You have to get passionate about the process. It's a game of stacking your chips, one customer at a time in the beginning. The idea is to delegate and implement systems ASAP, and remove yourself from working in the company so you can start working on the company. I think this is where you are stuck.

In the beginning you have to program and make sales. So you want to make enough sales, as quickly as possible, so that you can hire a programmer, and remove yourself from that aspect of the business. Now your time is freed up to work strictly on sales. From there you want to sell sell sell, and build a sales system that you can hire a salesperson into. You want to be the captain of your ship. Not the first mate, deckhand, fireman, and navigator all at once.

Perhaps programming apps just isn't for you. You said you would lift weights all day everyday if it paid. There is huge opportunity in the unsexy, offline world. Everyday millions are made building, installing, and maintaining physical products and services. You might find it easier to spark passion and find satisfaction in this sector.

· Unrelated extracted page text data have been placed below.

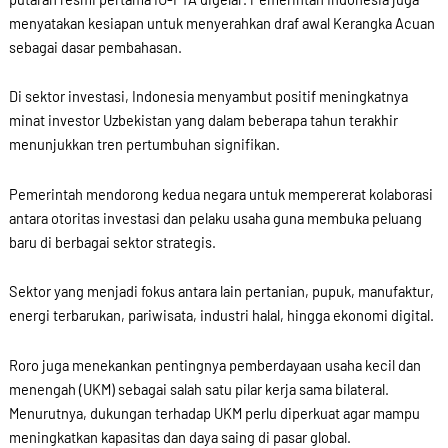
menyatakan kesiapan untuk menyerahkan draf awal Kerangka Acuan
sebagai dasar pembahasan.
Di sektor investasi, Indonesia menyambut positif meningkatnya
minat investor Uzbekistan yang dalam beberapa tahun terakhir
menunjukkan tren pertumbuhan signifikan.
Pemerintah mendorong kedua negara untuk mempererat kolaborasi
antara otoritas investasi dan pelaku usaha guna membuka peluang
baru di berbagai sektor strategis.
Sektor yang menjadi fokus antara lain pertanian, pupuk, manufaktur,
energi terbarukan, pariwisata, industri halal, hingga ekonomi digital.
Roro juga menekankan pentingnya pemberdayaan usaha kecil dan
menengah (UKM) sebagai salah satu pilar kerja sama bilateral.
Menurutnya, dukungan terhadap UKM perlu diperkuat agar mampu
meningkatkan kapasitas dan daya saing di pasar global.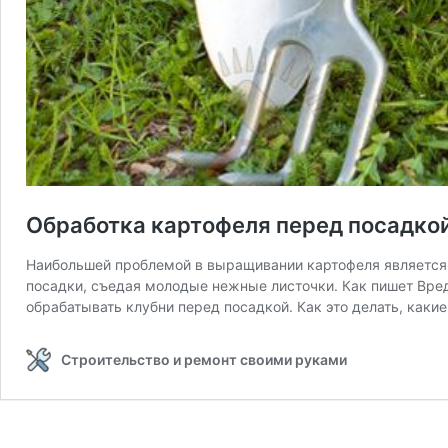
Обработка картофеля перед посадкой
Наибольшей проблемой в выращивании картофеля является 
посадки, съедая молодые нежные листочки. Как пишет Вред
обрабатывать клубни перед посадкой. Как это делать, каки
Строительство и ремонт своими руками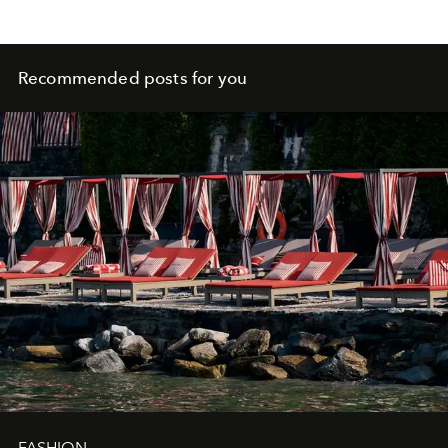
Recommended posts for you
FASHION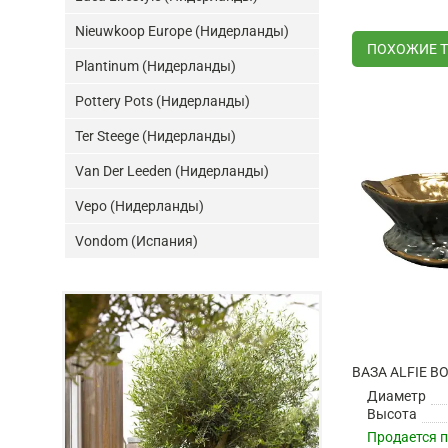
Nieuwkoop Europe (Нидерланды)
ПОХОЖИЕ 
Plantinum (Нидерланды)
Pottery Pots (Нидерланды)
Ter Steege (Нидерланды)
Van Der Leeden (Нидерланды)
Vepo (Нидерланды)
Vondom (Испания)
Диаметр
Высота
Продается 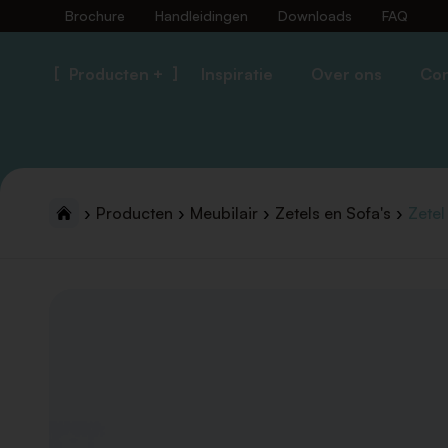
Brochure
Handleidingen
Downloads
FAQ
Producten +
Inspiratie
Over ons
Con
Producten
Meubilair
Zetels en Sofa's
Zetel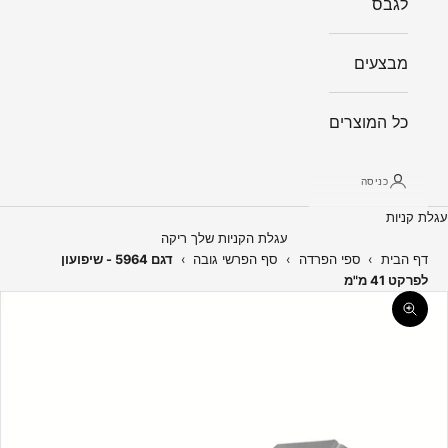
לגבס
מבצעים
כל המוצרים
כניסה
עגלת קניות
עגלת הקניות שלך ריקה
דף הבית
›
ספי הפרדה
›
סף הפרשי גובה
›
דגם 5964 - שיפועון
לפרקט 41 מ"מ
תקריב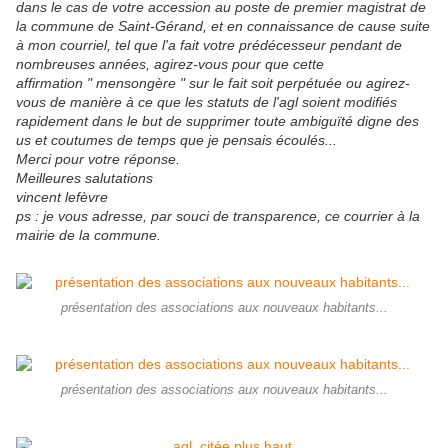
dans le cas de votre accession au poste de premier magistrat de
la commune de Saint-Gérand, et en connaissance de cause suite
à mon courriel, tel que l'a fait votre prédécesseur pendant de
nombreuses années, agirez-vous pour que cette
affirmation " mensongère " sur le fait soit perpétuée ou agirez-
vous de manière à ce que les statuts de l'agl soient modifiés
rapidement dans le but de supprimer toute ambiguïté digne des
us et coutumes de temps que je pensais écoulés...
Merci pour votre réponse.
Meilleures salutations
vincent lefèvre
ps : je vous adresse, par souci de transparence, ce courrier à la
mairie de la commune.
présentation des associations aux nouveaux habitants...
présentation des associations aux nouveaux habitants...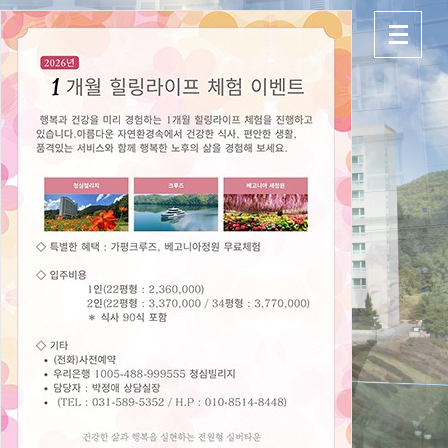
고객맞춤식 친절서비스를 제공하는
청심빌리지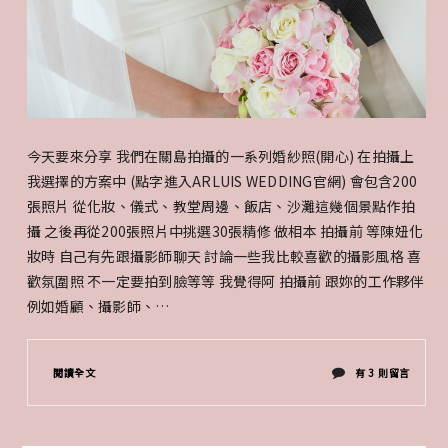
今天要來分享 我們在關島拍攝的一系列婚紗照(開心) 在拍攝上
我選擇的方案中 (點字進入ARLUIS WEDDING官網) 會包含200
張照片 從化妝、儀式、教堂周邊、飯店、沙灘這幾個景點作拍
攝 之後再從200張照片中挑選30張精修 做相本 拍攝前 等陳妞化
妝時 自己有先跟攝影師聊天 討論一些我比較喜歡的攝影風格 喜
歡氛圍照 不一定要拍到臉等等 我覺得阿 拍攝前 跟妳的工作夥伴
例如婚顧、攝影師、…
在
閱讀全文
有 3 則留言
〈野
獸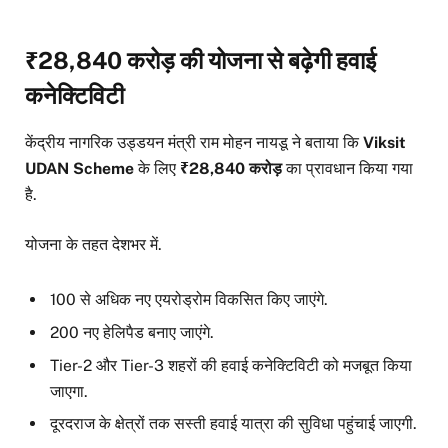
₹28,840 करोड़ की योजना से बढ़ेगी हवाई
कनेक्टिविटी
केंद्रीय नागरिक उड्डयन मंत्री राम मोहन नायडू ने बताया कि
Viksit
UDAN Scheme
के लिए
₹28,840 करोड़
का प्रावधान किया गया
है.
योजना के तहत देशभर में.
100 से अधिक नए एयरोड्रोम विकसित किए जाएंगे.
200 नए हेलिपैड बनाए जाएंगे.
Tier-2 और Tier-3 शहरों की हवाई कनेक्टिविटी को मजबूत किया
जाएगा.
दूरदराज के क्षेत्रों तक सस्ती हवाई यात्रा की सुविधा पहुंचाई जाएगी.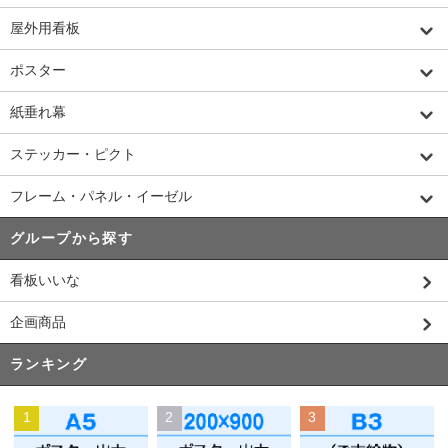
屋外用看板
ポスター
紙垂れ幕
ステッカー・ピクト
フレーム・パネル・イーゼル
グループから探す
看板いいな
企画商品
ランキング
1
2
3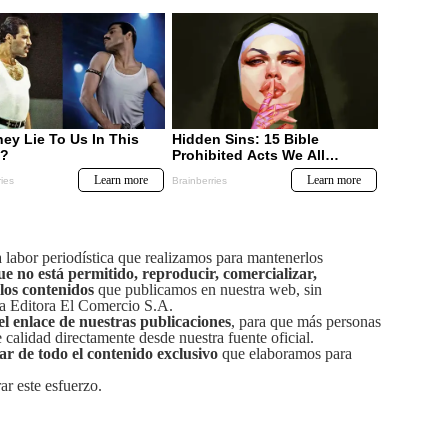
labor periodística que realizamos para mantenerlos
ue no está permitido, reproducir, comercializar,
 los contenidos
que publicamos en nuestra web, sin
sa Editora El Comercio S.A.
el enlace de nuestras publicaciones
, para que más personas
calidad directamente desde nuestra fuente oficial.
tar de todo el contenido exclusivo
que elaboramos para
ar este esfuerzo.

You’ll still have to follow the process of build, sell, implement systems, hire, and repeat. Don’t stay working in the business longer than absolutely necessary.
Thanks. I guess my first step is to determine what offering to build. I get 100% discouraged when I see others executing well on the idea. Then what’s the point? I don’t get how MJ wasn’t discouraged when he saw others doing similar Limo websites. Pretty much all offerings suit my needs in the marketplace. Incremental changes to current competitor execution, gets easily duplicated.

Ideas that have massive value potential aren’t really hustle based (human capital) but monetary capital. Plastic problem, renewable energy, etc.